IsolationLike many, Cook lost his job because of lockdowns imposed in response to the CCP (Chinese Communist Party) virus. He was living alone in his apartment at the time, and the isolation ended up taking a heavy toll on his mental health.
Cook had some level of depression before the pandemic, according to his mother. The lack of daily structure and steady income due to the shutdowns just made it worse for him.
"You can't go anywhere, you're concerned about seeing your parents, you're concerned about seeing your loved ones ... and he turned back to heroin," she said. "I think he was honestly trying to numb that feeling of being isolated."
Holbrook was furious over the fact that liquor stores were deemed "essential businesses," while Alcoholics Anonymous or Narcotics Anonymous meetings weren't. Those struggling with mental health issues and addiction had nowhere to turn to for help during the pandemic.
"People that don't understand this disease feel you can just walk away from it at the drop of a hat. And I know you cannot," she said. "I saw it firsthand with Chandler. He didn't like it, it wasn't something he enjoyed."
As a mother, when your child is a hostage to addiction, it's a difficult thing to go through, Holbrook said, noting that she has learned a lot through this whole process.

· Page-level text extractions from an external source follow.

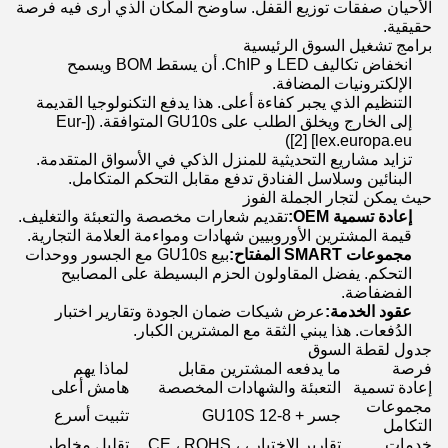
الأحيان صفقات توزيع القفل. سأوضح المكان الذي أرى فيه فرصة
حقيقية.
برامج تشغيل السوق الرئيسية
انخفاض تكاليف LED و ChIP. أن يسقط BOM ويسمح
الإلكترونيات المضافة.
التنظيم الذي يجبر كفاءة أعلى. هذا يدفع التكنولوجيا القديمة
إلى الخارج ويخلق الطلب على GU10s المتوافقة. ([Eur-
lex.europa.eu] [2])
تزايد مشاريع التحديثية للمنزل الذكي في الأسواق المتقدمة.
البنائين وسلاسل الفنادق تدفع مقابل التحكم المتكامل.
حيث يمكن لتجار الجملة الفوز
إعادة تسمية OEM:
تقديم شعارات مخصصة والتعبئة والتغليف.
قيمة المشترين الأوروبيين شهادات ومواءمة العلامة التجارية.
مجموعات SMART المفتاح:
بيع GU10s مع الجسور ووحدات
التحكم. يفضل المقاولون الحزم البسيطة على المصابيح
الفضفاضة.
عقود الخدمة:
عرض شيكات ضمان الجودة وتقارير اختبار
الدُفعات. هذا يبني الثقة مع المشترين الكبار.
جدول لقطة السوق
فرصة
ما يدفعه المشترين مقابل
لماذا يهم
إعادة تسمية
التعبئة والشهادات المخصصة
هامش أعلى
مجموعات
جسر + 8-12 GU10S
تثبيت أسرع
التكامل
خدمات
تقارير الاختبار ، CE ، ROHS ،
تقليل مخاطر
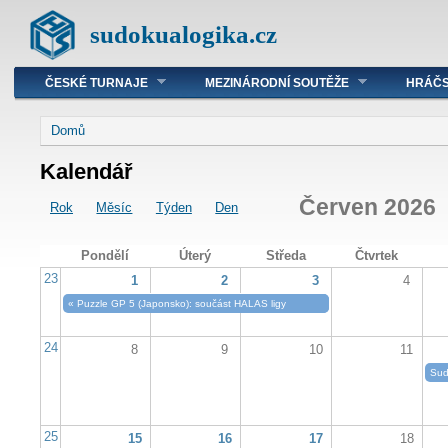
sudokualogika.cz
ČESKÉ TURNAJE
MEZINÁRODNÍ SOUTĚŽE
HRÁČS
Domů
Kalendář
Červen 2026
Rok
Měsíc
Týden
Den
Pondělí
Úterý
Středa
Čtvrtek
23
1
2
3
4
«
Puzzle GP 5 (Japonsko): součást HALAS ligy
24
8
9
10
11
Sud
25
15
16
17
18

FentanylHolbrook wants to warn others of the dangers of opioids, and particularly fentanyl, which is 50 to 100 times more potent than morphine and has spread throughout America like wildfire, sparking an overdose epidemic.
"They're placing fentanyl in these drugs nowadays, and it will kill you," she said. "I mean, it takes a very tiny, tiny amount of fentanyl in your system to kill you immediately."
Holbrook said her son was unaware there was fentanyl in his drugs.
"I don't think he knew that," she said. "In the heat of the moment, he did it not knowing what he had picked up off the street, and it killed him. He had fentanyl, cocaine, and heroin in his system, [according to] his death certificate when they did the autopsy."
Fentanyl "is often mixed with heroin and/or cocaine as a combination product—with or without the user’s knowledge—to increase its euphoric effects," the CDC says.
In August of last year, the Drug Enforcement Administration (DEA) put out a warning about the sharp increase in overdose deaths connected to fentanyl. Officials warned that other drugs are increasingly being laced with fentanyl.
PainThere isn't a day that goes by that Holbrook doesn't think about her son.
"He knows how much I love him and I miss him every day," she said. "I miss that smile. I miss not being able to talk to him and I think I struggle with that as a parent, thinking, 'Oh, I wish I could pick up the phone and call him today. Oh, I wish I heard his voice.' But one day, I will."
On some of her most agonizing days, she visits a local park and sits on a bench made in memory of her son that her friends purchased and the city had installed. Children play in front of it on a playground.
The day he overdosed, Holbrook recalled getting a text from a friend of her son, telling her that something was wrong. She ran to her car with her husband and drove to Cook's apartment, which was located in Jacksonville, Florida. But they were too late.
"I felt like I couldn't put one step in front of the other," she said.
Holbrook described her son as one of the most kindhearted people she has ever known, saying that he would give away his last $5 if someone needed it.
"He was so passionate about helping others," she said. "He wanted to help others because, as he states, it's a step by step [process] and it is a struggle every single day of your life."
Holbrook says those struggling with addiction need to push themselves to seek help.
"You can choose to continue to press forward and go and get the help that you need," she said. "Or you can continue to just stay where you are and then it's going to do nothing but spiral down.
"One thing I used to tell Chandler all the time ... if you continue to press forward and look forward, you're going to continue to better yourself. Never look back, because that's only going to end up hurting you."
"It's going to be the death of our young people," she said.
Holbrook herself struggles with another pain. She lives with neurofibromatosis, a rare condition that causes tumors to continuously form on her body's nerves. Every year, she needs surgery to remove them. But what gets her through it is her faith in God.
"I'm very strong in my faith. I love the Lord," she said. "I can remember one time just thinking, 'Oh my gosh, I wish I could just get a break sometime,' and the one thing I remember is God’s going to bless me abundantly."